For instance, we regard the coefficients of diffusion for oxygen, glucose and lactic acid found in literature as highly reliable. Both theoretical and experimentally measured values for the diffusion coefficients of each chemical species have been reported. These reported values are consistently in the same order of magnitude and an averaged value is used in our simulations.

The metabolism parameters have no (in the case of glucose and lactic acid) or a relatively low level of impact on the outcome of interest in our model: the cell growth in the culture. Therefore, we used an averaged value for the glucose and oxygen metabolism parameters from the reported values. The reported values for oxygen were all consistent in the order of magnitude and the values were quoted for chondrocytes and fibroblasts, which are relatively close to osteoblasts. As we do not have any experimental data on oxygen concentration in the culture under investigation, these values are satisfactory. It is possible to parameterise the glucose metabolism parameters to the experimental metabolite data, but this is not prioritised as this element is not modelled to impact cell growth.

In contrast, the cell growth parameters are scarcely reported in the literature, and no values for either were found for the same cell type or even species. These values are also inherently dependent on the experimental setup in addition to the cell type. As the most dominant determinants of culture growth, it was prioritised to determine the proliferation and death parameters through data fitting to the experimental results summarised in section ‘Experimental data’. The procedure for this is overviewed next.

Parameterisation

Parameterisation of the model was performed by varying the relevant growth parameters (β and P), examining their effect on the final cell number and comparing this to the cell numbers measured experimentally (Figure 4). The goal was to maximise the statistical R2 value defined by

R2=1SSerrSStot=1i(yiy^i)2i(yiy¯)2 (15)

where SSerr is the sum of squared residuals, SStot is the total sum of squares, yi is an experimental data point, y^i is the equivalent simulation point and y^i is the average of all experimental data points. The growth parameters which produced the highest R2 value looking at data from days 1 to 5 were chosen as the data fits and used in the following simulations predicting cell growth under different culture conditions.

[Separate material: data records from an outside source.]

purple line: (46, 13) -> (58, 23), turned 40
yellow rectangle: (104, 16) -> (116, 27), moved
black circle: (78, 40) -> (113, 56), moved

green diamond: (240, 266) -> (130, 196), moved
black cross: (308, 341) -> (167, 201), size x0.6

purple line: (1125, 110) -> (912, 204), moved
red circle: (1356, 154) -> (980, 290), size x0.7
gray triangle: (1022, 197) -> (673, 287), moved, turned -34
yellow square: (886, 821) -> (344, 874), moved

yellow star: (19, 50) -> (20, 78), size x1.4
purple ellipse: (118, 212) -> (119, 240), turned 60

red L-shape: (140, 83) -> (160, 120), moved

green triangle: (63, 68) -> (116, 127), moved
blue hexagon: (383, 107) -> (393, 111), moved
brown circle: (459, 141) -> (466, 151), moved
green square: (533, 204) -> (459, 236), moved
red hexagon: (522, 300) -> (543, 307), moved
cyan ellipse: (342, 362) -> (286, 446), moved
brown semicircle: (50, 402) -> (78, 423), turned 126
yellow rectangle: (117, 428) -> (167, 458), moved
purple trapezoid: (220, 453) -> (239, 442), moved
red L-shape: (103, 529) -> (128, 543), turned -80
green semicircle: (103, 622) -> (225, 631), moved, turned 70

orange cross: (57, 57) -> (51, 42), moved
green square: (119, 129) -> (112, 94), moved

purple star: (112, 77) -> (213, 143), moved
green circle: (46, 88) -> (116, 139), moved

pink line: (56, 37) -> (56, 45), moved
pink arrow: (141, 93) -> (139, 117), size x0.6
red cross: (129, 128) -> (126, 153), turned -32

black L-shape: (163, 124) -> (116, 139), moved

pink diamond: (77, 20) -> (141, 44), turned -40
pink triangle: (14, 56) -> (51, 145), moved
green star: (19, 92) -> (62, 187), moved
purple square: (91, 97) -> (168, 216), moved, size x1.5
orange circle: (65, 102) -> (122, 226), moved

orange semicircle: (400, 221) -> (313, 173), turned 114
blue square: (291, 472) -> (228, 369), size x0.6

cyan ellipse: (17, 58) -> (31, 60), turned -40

Model implementation and solution

The model equations were implemented and solved in COMSOL Multiphysics, Version 5.4 base system, where the ‘Transport of Chemical Species’ physics package was used for the diffusion of the metabolites – oxygen, glucose and lactic acid. The standard transport model (diffusion-only) was solved in 24 s, where the normal in-built mesh setting corresponding to 8505 mesh elements was used. Analysis of sensitivity to the mesh size found that for O2 concentration at a single point, the error between results obtained with the normal mesh size and those obtained with the extremely fine mesh size (1,135,776 mesh elements) is less than 0.5%. The gain in accuracy of the results did not justify the increase in computational time to 40 min.

Results and discussion

Experimental data

Here, we provide a brief summary of the experimental data used to parameterise the model, which is presented in detail in Peticone et al.41 (for CoO-doped bioactive glasses) and in De Silva Thompson et al.42 (for TiO2-doped bioactive glasses).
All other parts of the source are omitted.